From c8a3572cca834d687b478522385530645a261d40 Mon Sep 17 00:00:00 2001
From: Jehan <jehan@girinstud.io>
Date: Wed, 29 Apr 2020 16:12:54 +0200
Subject: [PATCH] Issue #17: update README.

Replace the old link to the science paper by one on archive-mozilla
website. Remove the original source link as I can't find any archived
version of it (even on archive.org, only the folder structure is saved,
not actual files themselves, so it's useless).

Also add some history, which is probably a nice touch.

Add a link to crossroad to help people who'd want to cross-compile
uchardet.

Finally add the R binding by Artem Klevtsov and QtAV as reported.
---
 README.md | 41 ++++++++++++++++++++++++++++++++++++-----
 1 file changed, 36 insertions(+), 5 deletions(-)
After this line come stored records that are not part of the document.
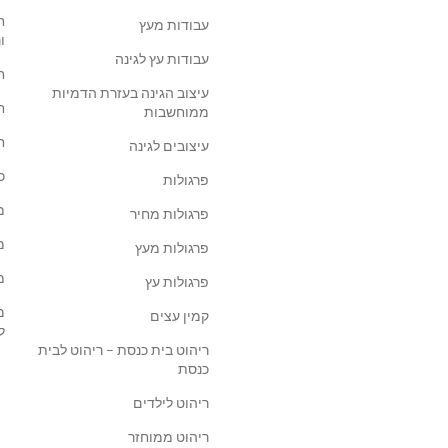
ח
עבודות מעץ
ו
עבודות עץ לגינה
ח
עיצוב הגינה בעזרת הדמיות
ח
ממוחשבות
ח
עיצובים לגינה
כ
פרגולות
מ
פרגולות מחיר
מ
פרגולות מעץ
מ
פרגולות עץ
מ
קמין עצים
ל
ריהוט בית כנסת – ריהוט לבית
כנסת
ריהוט לילדים
ריהוט ממוחזר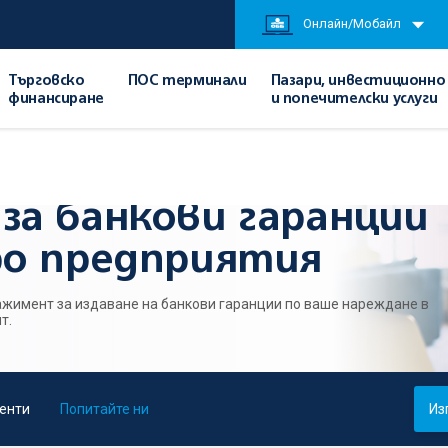
Онлайн/Мобайл
Търговско
ПОС терминали
Пазари, инвестиционно
финансиране
и попечителски услуги
микро предприятия
за банкови гаранции
ро предприятия
жимент за издаване на банкови гаранции по ваше нареждане в
нт.
енти
Попитайте ни
Из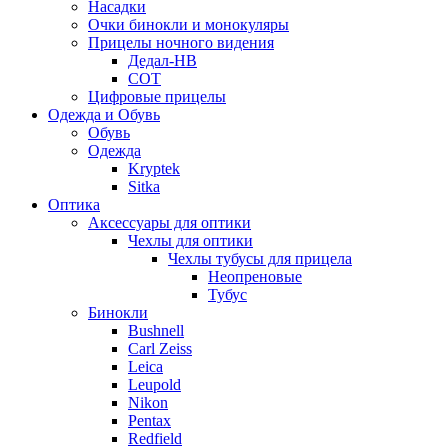
Насадки
Очки бинокли и монокуляры
Прицелы ночного видения
Дедал-НВ
СОТ
Цифровые прицелы
Одежда и Обувь
Обувь
Одежда
Kryptek
Sitka
Оптика
Аксессуары для оптики
Чехлы для оптики
Чехлы тубусы для прицела
Неопреновые
Тубус
Бинокли
Bushnell
Carl Zeiss
Leica
Leupold
Nikon
Pentax
Redfield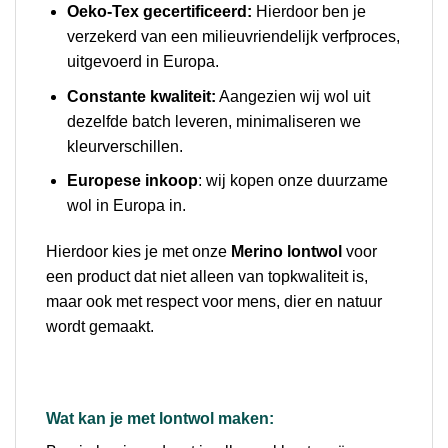
Oeko-Tex gecertificeerd:
Hierdoor ben je
verzekerd van een milieuvriendelijk verfproces,
uitgevoerd in Europa.
Constante kwaliteit:
Aangezien wij wol uit
dezelfde batch leveren, minimaliseren we
kleurverschillen.
Europese inkoop
: wij kopen onze duurzame
wol in Europa in.
Hierdoor kies je met onze
Merino lontwol
voor
een product dat niet alleen van topkwaliteit is,
maar ook met respect voor mens, dier en natuur
wordt gemaakt.
Wat kan je met lontwol maken: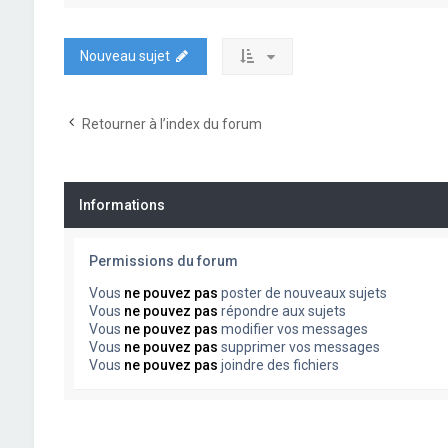
Nouveau sujet
Retourner à l’index du forum
Informations
Permissions du forum
Vous
ne pouvez pas
poster de nouveaux sujets
Vous
ne pouvez pas
répondre aux sujets
Vous
ne pouvez pas
modifier vos messages
Vous
ne pouvez pas
supprimer vos messages
Vous
ne pouvez pas
joindre des fichiers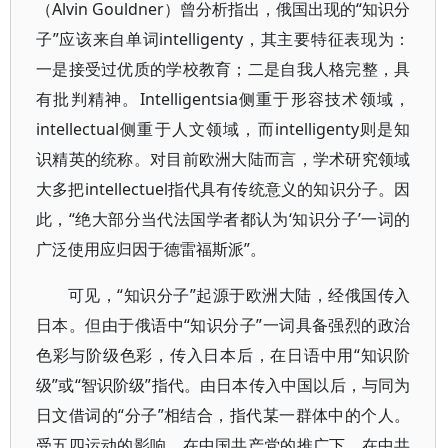
（Alvin Gouldner）曾分析指出，俄国出现的“知识分
子”应该来自单词intelligenty，其主要特征表现为：
一是接受过优质的学校教育；二是自我人格完整，具
有批判精神。Intelligentsia侧重于形容技术领域，
intellectual侧重于人文领域，而intelligenty则是知
识精英的统称。对目前欧洲大陆而言，学术研究领域
大多把intellectuel指代具有传统意义的知识分子。因
此，“绝大部分当代法国学者都认为‘知识分子’一词的
广泛使用应归因于德雷福斯派”。
可见，“知识分子”起源于欧洲大陆，经俄国传入
日本。但由于俄语中“知识分子”一词具备强烈的政治
色彩与阶级色彩，传入日本后，在日语中用“知识阶
级”或“智识阶级”指代。由日本传入中国以后，与同为
日文借词的“分子”相结合，指代某一群体中的个人。
受五四运动的影响，在中国共产党的推广下，在中共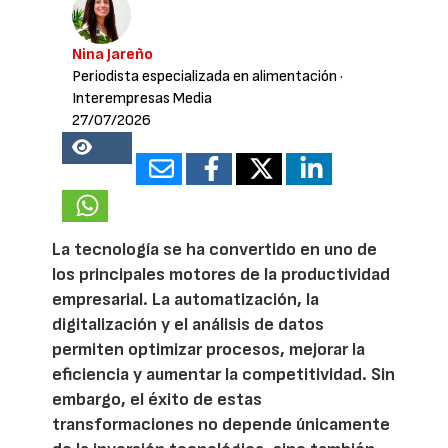
Nina Jareño
Periodista especializada en alimentación
·
Interempresas Media
27/07/2026
18153
La tecnología se ha convertido en uno de
los principales motores de la productividad
empresarial. La automatización, la
digitalización y el análisis de datos
permiten optimizar procesos, mejorar la
eficiencia y aumentar la competitividad. Sin
embargo, el éxito de estas
transformaciones no depende únicamente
diff --git a/README.md b/README.md
index a2713ae..bf09091 100644
--- a/README.md
+++ b/README.md
@@ -4,10 +4,6 @@
 
 uchardet started as a C language binding of the original C++ implementation of the universal charset detection library by Mozilla. It can now detect more charsets, and more reliably than the original implementation.
 
-The original code of universalchardet is available at http://lxr.mozilla.org/seamonkey/source/extensions/universalchardet/
-
-Techniques used by universalchardet are described at http://www.mozilla.org/projects/intl/UniversalCharsetDetection.html
-
 ## Supported Languages/Encodings
 
   * International (Unicode)
@@ -194,7 +190,8 @@ to use MinGW-w64 instead of MinGW, in particular to build both 32 and
 64-bit DLL libraries).
 
 Note also that it is very easily cross-buildable (for instance from a
-GNU/Linux machine).
+GNU/Linux machine; [crossroad](https://pypi.org/project/crossroad/) may
+help, this is what we use in our CI).
 
 ### Build from source
 
@@ -254,8 +251,41 @@ Options:
 
 See [uchardet.h](https://gitlab.freedesktop.org/uchardet/uchardet/-/blob/master/src/uchardet.h)
 
+## History
+
+As said in introduction, this was initially a project of Mozilla to
+allow better detection of page encodings, and it used to be part of
+Firefox. If not mistaken, this is not the case anymore (probably because
+nowadays most websites better announce their encoding, and also UTF-8 is
+much more widely spread).
+
+Techniques used by universalchardet are described at https://www-archive.mozilla.org/projects/intl/universalcharsetdetection
+
+It is to be noted that a lot has changed since the original code, yet
+the base concept is still around, basing detection not just on encoding
+rules, but importantly on analysis of character statistics in languages.
+
+Original code by Mozilla does not seem to be found anymore anywhere, but
+it's probably not too far from the initial commit of this repository.
+
+Mozilla code was extracted and packaged into a standalone library under
+the name `uchardet` by BYVoid in 2011, in a personal repository.
+Starting 2015, I (i.e. Jehan) started contributing, "standardized"
+the output to be iconv-compatible, added various encoding/language
+support and streamlined generation of sources for new support of
+encoding/languages by using texts from Wikipedia as statistics source on
+languages through Python scripts. Then I soon became co-maintainer.
+In 2016, `uchardet` became a freedesktop project.
+
 ## Related Projects
 
+Some of these are bindings of `uchardet`, others are forks of the same
+initial code, which has diverged over time, others are native port in
+other languages.
+This list is not exhaustive and only meant as point of interest. We
+don't follow the status for these projects.
+
+  * [R-uchardet](https://cran.r-project.org/package=uchardet) R binding on CRAN
   * [python-chardet](https://github.com/chardet/chardet) Python port
   * [ruby-rchardet](http://rubyforge.org/projects/chardet/) Ruby port
   * [juniversalchardet](http://code.google.com/p/juniversalchardet/) Java port of universalchardet
@@ -272,6 +302,7 @@ See [uchardet.h](https://gitlab.freedesktop.org/uchardet/uchardet/-/blob/master/
 * [Tepl](https://wiki.gnome.org/Projects/Tepl)
 * [Nextcloud IOS app](https://github.com/nextcloud/ios)
 * [Codelite](https://codelite.org)
+* [QtAV](https://www.qtav.org/)
 * …
 
 ## Licenses